Ask Rachel
Email Rachel at telegraph@durangotelegraph.com
Dear Rachel,
So my husband is barely 50, and AARP is already hounding us with junk mail. Every day I go to the mail-box, there is some other brochure, AARP credit card offer, or AARP magazine. I know old people don’t have enough to do, but this is basically stalking. Plus, shouldn’t they be saving their money for their old age instead of spending it on crap that I just throw into the recycling?
– Not Dead Yet
Dear Current Resident,
Junk mail is in the eye of the recipient. Sounds to me like you’re getting in on the ground floor of a lifetime of one-time offers, low members-only rates, and quality toilet reading. Plus, if you’re not already a Retired Person, that’s in the name. Time to take your stacks of mail-order opportunities to the office as your resignation notice. Also time to trade in your pride for white sneakers and the eternal availability of 4 p.m. reservations.
– Postage paid, Rachel
Dear Rachel,
I know the bubbly water La Croix is all the rage these days. But will someone once and for all please settle how it’s pronounced? Most folks just say “la croy” (rhymes with “roy.”) But every now and then you get a wannabe Francophile who decides it is pronounced “la kwah.” This of course creates confusion all around, when everyone else either thinks a) they just sneezed; or b) they are choking on an unidentified object. Please, Rachel, I don’t want to Heimlich someone who is merely thirsty.
– Water Girl
Dear Aquawoman,
The real question is, why are you Water Girl and not Water Woman? This got me thinking about superheroines and how there’s always more girls than women – Bat-girl; Supergirl; Aquagirl; Elastigirl; Merry, Girl of 1000 Gimmicks.
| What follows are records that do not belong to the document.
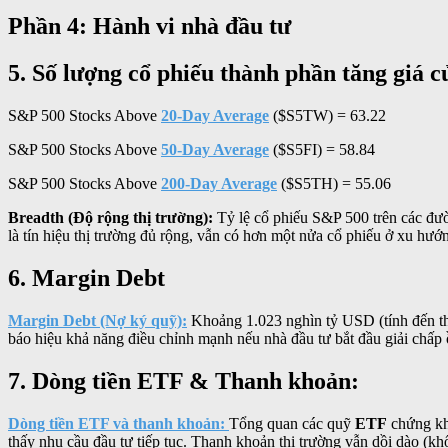
Phần 4: Hành vi nhà đầu tư
5. Số lượng cổ phiếu thành phần tăng giá 
S&P 500 Stocks Above
20-Day Average
($S5TW) = 63.22
S&P 500 Stocks Above
50-Day Average
($S5FI) = 58.84
S&P 500 Stocks Above
200-Day Average
($S5TH) = 55.06
Breadth (Độ rộng thị trường):
Tỷ lệ cổ phiếu S&P 500 trên các đư
là tín hiệu thị trường đủ rộng, vẫn có hơn một nửa cổ phiếu ở xu 
6. Margin Debt
Margin Debt (Nợ ký quỹ):
Khoảng 1.023 nghìn tỷ USD (tính đến thá
báo hiệu khả năng điều chỉnh mạnh nếu nhà đầu tư bắt đầu giải chấp ồ
7. Dòng tiền ETF & Thanh khoản:
Dòng tiền ETF và thanh khoản:
Tổng quan các quỹ
ETF
chứng kh
thấy nhu cầu đầu tư tiếp tục. Thanh khoản thị trường vẫn dồi dào (kh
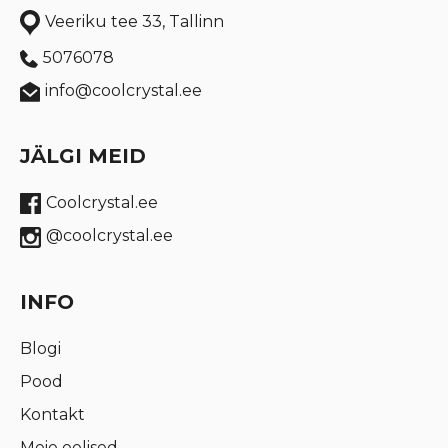
Veeriku tee 33, Tallinn
5076078
info@coolcrystal.ee
JÄLGI MEID
Coolcrystal.ee
@coolcrystal.ee
INFO
Blogi
Pood
Kontakt
Meie eelised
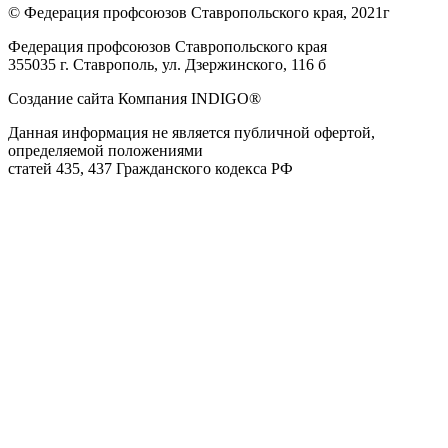
© Федерация профсоюзов Ставропольского края, 2021г
Федерация профсоюзов Ставропольского края
355035 г. Ставрополь, ул. Дзержинского, 116 б
Создание сайта Компания INDIGO®
Данная информация не является публичной офертой,
определяемой положениями
статей 435, 437 Гражданского кодекса РФ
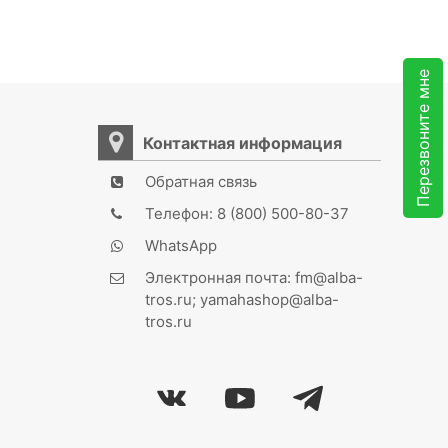
Перезвоните мне
Контактная информация
Обратная связь
Телефон: 8 (800) 500-80-37
WhatsApp
Электронная почта: fm@alba-
tros.ru; yamahashop@alba-
tros.ru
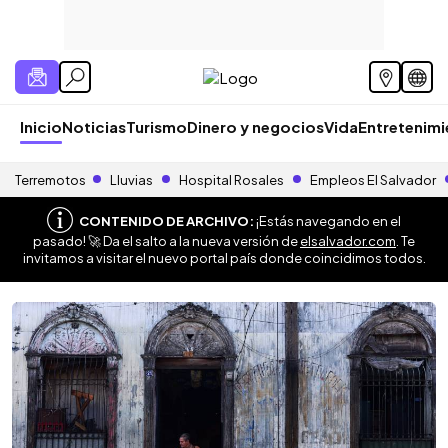
Inicio
Noticias
Turismo
Dinero y negocios
Vida
Entretenim
Terremotos
Lluvias
Hospital Rosales
Empleos El Salvador
CONTENIDO DE ARCHIVO:
¡Estás navegando en el
pasado! 🚀 Da el salto a la nueva versión de
elsalvador.com
. Te
invitamos a visitar el nuevo portal país donde coincidimos todos.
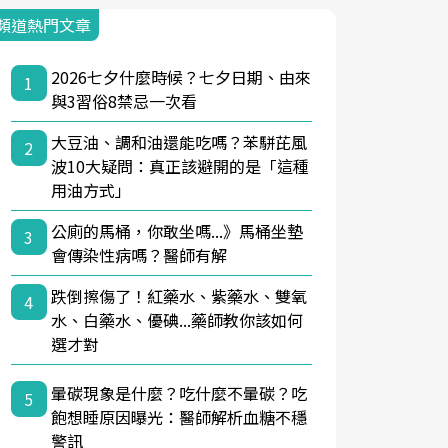
頻道熱門文章
2026七夕什麼時候？七夕日期、由來
1
與3習俗8禁忌一次看
大豆油、調和油還能吃嗎？苯駢芘風
2
波10大疑問：真正該避開的是「這種
用油方式」
公廁的馬桶，你敢坐嗎...》馬桶坐墊
3
會傳染性病嗎？醫師有解
跌倒擦傷了！紅藥水、紫藥水、雙氧
4
水、白藥水、優碘...藥師教你該如何
選才對
暈碳現象是什麼？吃什麼不暈碳？吃
5
飽想睡原因曝光：醫師解析血糖不穩
警訊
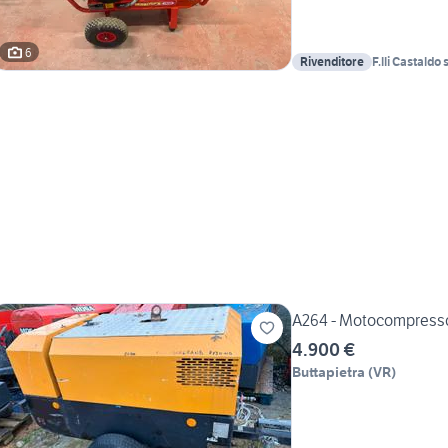
6
Rivenditore
F.lli Castaldo s
A264 - Motocompresso
4.900 €
Buttapietra
(
VR
)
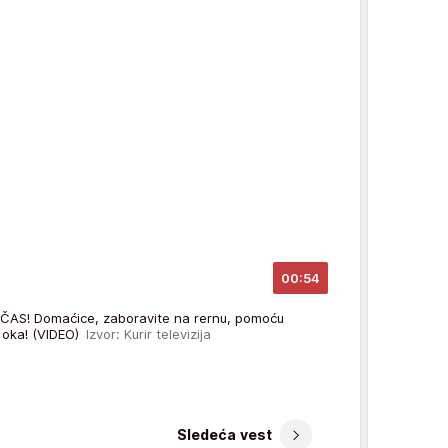
00:54
AS! Domaćice, zaboravite na rernu, pomoću
 oka! (VIDEO)
Izvor: Kurir televizija
Sledeća vest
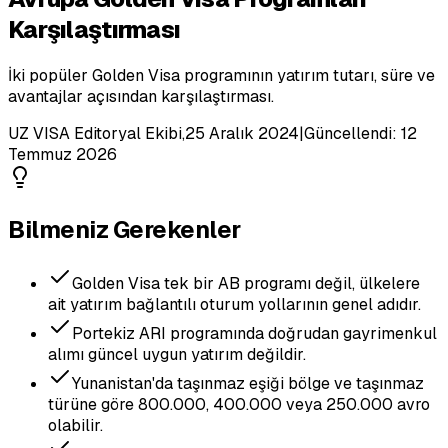
Karşılaştırması
İki popüler Golden Visa programının yatırım tutarı, süre ve
avantajlar açısından karşılaştırması.
UZ VISA Editoryal Ekibi
,
25 Aralık 2024
|
Güncellendi:
12
Temmuz 2026
Bilmeniz Gerekenler
Golden Visa tek bir AB programı değil, ülkelere
ait yatırım bağlantılı oturum yollarının genel adıdır.
Portekiz ARI programında doğrudan gayrimenkul
alımı güncel uygun yatırım değildir.
Yunanistan'da taşınmaz eşiği bölge ve taşınmaz
türüne göre 800.000, 400.000 veya 250.000 avro
olabilir.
So I Wikied it, and it turns out there actually are Batwomen and Superwomen and Aquawomen. There’s also a Negative Woman, and I feel like I ought to be offended. But you asked me a question, and the answer is “luh crucks.”
– Power up, Rachel
Dear Rachel,
So, it appears that modern school kids are totally out of touch with traditional, shall we say, rites of passage. I was recently horrified to find out they know not of swirlies or wedgies. This is a calamity! How else are high school freshmen going to know of their place in the social pecking order without a friendly flush or violent tug of the nether regions? Back in my day, everyone got wedgies, and no one got medals! And we turned out just fine.
– Not Wet Behind the Ears
Dear Uphill Both Ways,
You lost credibility when you used the phrase “back in my day.” First of all, unless you’re dead, this is still your day. Second of all, your day sounds horrible. Third of all, saying “back in my day” makes you sound old enough to receive whatever Nambe? AARP hands out for your 20-year membership anniversary. Fourth of all, I imagine the other folks in the home give you regular wedgies with your overloaded Depends.